Campfires have been with us a long, long time. Since the first person dared to grasp the cool end of a still- burning branch, fire has awed and inspired ten thousand generations. A few modern religions try to ignore the magic of fire, but it comes in anyway in its role as the bridge between the worlds of flesh and of the spirit. Fire frees the soul from the body in Hindu rites that harken back to the earliest Vedic home altars to Agni. Sabbath candles and the ritual menorah of the long-departed Temple in Jerusalem are symbols of the Spirit just as much as that symbol that burns on the grave of JFK, The Eternal Flame. For the past 400,000 years, since the time of Peking Man, groups like our neighbors of that night have sat around fires, talking, singing, and watching the living, incorporeal entity that is flame.
Twice I have been a part of one of the oldest campfire circle traditions on earth. Once in 1985 and again soon after I completed this trip, I visited and photographed the Zu/wasi, a group of Kalahari Bushmen, the people introduced to the West in the movie The Gods Must Be Crazy. I sat with them around a little three-stick fire that lit up the faces of the women as they sat, clapping and singing, while their children tumbled into sleep in their laps or on the dirt.
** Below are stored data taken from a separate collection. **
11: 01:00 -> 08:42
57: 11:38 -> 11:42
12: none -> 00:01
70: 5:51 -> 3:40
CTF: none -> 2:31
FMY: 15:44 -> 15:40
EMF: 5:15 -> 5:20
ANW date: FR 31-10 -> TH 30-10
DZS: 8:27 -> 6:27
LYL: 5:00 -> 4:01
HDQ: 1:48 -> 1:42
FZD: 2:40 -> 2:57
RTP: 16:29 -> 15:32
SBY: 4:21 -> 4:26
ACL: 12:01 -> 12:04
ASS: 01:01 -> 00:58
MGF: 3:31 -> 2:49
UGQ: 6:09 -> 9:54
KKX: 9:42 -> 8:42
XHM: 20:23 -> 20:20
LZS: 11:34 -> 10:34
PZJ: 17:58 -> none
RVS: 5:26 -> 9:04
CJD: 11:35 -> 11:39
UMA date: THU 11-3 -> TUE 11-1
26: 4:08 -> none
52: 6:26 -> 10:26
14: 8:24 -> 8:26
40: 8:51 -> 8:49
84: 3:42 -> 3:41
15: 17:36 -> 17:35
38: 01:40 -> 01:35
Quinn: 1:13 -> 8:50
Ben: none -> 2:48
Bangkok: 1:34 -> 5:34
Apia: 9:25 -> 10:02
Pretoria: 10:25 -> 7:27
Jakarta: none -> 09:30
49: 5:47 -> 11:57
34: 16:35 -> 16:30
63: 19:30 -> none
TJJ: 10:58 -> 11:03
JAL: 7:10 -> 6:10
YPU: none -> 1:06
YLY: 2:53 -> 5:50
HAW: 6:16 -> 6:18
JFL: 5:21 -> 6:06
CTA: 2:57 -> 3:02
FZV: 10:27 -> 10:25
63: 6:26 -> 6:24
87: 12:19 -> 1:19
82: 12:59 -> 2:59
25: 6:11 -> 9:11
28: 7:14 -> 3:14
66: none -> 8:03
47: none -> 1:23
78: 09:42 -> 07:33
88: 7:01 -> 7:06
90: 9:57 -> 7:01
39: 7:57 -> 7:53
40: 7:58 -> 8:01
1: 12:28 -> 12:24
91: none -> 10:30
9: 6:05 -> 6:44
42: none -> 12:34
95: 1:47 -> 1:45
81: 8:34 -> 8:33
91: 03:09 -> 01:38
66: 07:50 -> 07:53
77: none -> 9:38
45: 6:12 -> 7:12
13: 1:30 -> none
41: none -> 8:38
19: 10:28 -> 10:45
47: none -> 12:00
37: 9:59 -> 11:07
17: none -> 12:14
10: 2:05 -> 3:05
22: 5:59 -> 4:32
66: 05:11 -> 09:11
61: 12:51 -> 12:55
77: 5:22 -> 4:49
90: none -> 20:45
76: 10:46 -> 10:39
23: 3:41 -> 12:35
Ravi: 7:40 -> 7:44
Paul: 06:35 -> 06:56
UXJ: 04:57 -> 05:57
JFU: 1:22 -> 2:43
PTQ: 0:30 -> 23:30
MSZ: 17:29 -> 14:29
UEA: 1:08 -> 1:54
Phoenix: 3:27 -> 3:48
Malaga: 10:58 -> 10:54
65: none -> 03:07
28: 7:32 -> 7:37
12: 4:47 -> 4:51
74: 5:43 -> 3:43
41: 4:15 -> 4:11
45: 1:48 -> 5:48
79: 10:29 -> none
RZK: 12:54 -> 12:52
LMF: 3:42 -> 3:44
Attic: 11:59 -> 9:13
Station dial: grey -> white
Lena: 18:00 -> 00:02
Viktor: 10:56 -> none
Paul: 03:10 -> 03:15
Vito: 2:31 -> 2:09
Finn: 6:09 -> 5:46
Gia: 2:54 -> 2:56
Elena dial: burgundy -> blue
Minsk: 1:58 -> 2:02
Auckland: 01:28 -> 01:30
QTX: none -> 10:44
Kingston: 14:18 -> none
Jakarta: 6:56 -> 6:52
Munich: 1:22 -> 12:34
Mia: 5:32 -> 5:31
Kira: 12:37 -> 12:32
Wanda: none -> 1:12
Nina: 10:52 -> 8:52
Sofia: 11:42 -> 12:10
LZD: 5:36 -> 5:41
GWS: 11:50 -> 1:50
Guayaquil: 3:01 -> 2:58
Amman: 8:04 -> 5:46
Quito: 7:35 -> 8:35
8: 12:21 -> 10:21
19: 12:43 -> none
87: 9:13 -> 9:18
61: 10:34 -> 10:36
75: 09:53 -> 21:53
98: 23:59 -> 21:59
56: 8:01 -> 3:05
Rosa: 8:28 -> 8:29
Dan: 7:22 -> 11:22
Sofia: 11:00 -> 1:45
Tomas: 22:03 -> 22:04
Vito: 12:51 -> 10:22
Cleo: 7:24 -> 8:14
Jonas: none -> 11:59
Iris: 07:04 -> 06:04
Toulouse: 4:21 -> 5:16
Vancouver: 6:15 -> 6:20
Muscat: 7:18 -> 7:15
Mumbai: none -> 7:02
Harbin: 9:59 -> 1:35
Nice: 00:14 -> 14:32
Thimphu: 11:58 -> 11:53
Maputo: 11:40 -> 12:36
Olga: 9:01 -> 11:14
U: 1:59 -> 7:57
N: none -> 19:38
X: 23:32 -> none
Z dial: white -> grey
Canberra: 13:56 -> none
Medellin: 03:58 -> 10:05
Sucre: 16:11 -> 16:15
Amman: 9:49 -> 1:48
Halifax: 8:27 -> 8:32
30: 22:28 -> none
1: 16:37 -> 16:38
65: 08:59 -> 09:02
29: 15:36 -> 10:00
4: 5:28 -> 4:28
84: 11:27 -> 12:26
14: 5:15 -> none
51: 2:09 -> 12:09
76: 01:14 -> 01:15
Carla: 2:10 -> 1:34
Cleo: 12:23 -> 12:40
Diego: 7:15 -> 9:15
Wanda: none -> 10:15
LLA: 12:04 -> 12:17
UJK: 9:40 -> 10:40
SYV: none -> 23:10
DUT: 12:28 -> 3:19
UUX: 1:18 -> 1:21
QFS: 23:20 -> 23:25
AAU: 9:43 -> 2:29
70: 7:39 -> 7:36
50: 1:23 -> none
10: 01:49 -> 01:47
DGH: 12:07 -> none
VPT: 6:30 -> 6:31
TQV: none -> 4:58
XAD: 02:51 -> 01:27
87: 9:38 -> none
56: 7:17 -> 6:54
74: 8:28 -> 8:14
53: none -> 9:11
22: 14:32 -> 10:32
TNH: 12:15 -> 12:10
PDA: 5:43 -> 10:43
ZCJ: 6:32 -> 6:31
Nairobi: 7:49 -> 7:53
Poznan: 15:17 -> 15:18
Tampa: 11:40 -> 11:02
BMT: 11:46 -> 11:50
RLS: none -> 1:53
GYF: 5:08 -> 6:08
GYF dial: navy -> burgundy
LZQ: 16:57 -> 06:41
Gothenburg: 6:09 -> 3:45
I remember one old lady in particular. The last time I was there she was getting terribly feeble, but the first time, she was the instigator. She would suggest a song, mumbling the words tunelessly, cajoling the others until they gave in and sang along with her. They sang of mongongo nuts, or hunting, or of the life beyond life. Meanwhile, the men danced around in the dark, just out of the light of the fire, and the night was kept at bay. With the help of campfires, this little community grew closer in the vast wilderness of the Kalahari Desert.
That night in the Kalahari was the first time I truly felt the power of a campfire. Before that, campfires had been memory or warmth. Since then I think I have understood what others feel, watching the flames with their friends in Lyell Canyon, or at the Western Wall on Hanukah, or in a cave of the paleolithic era.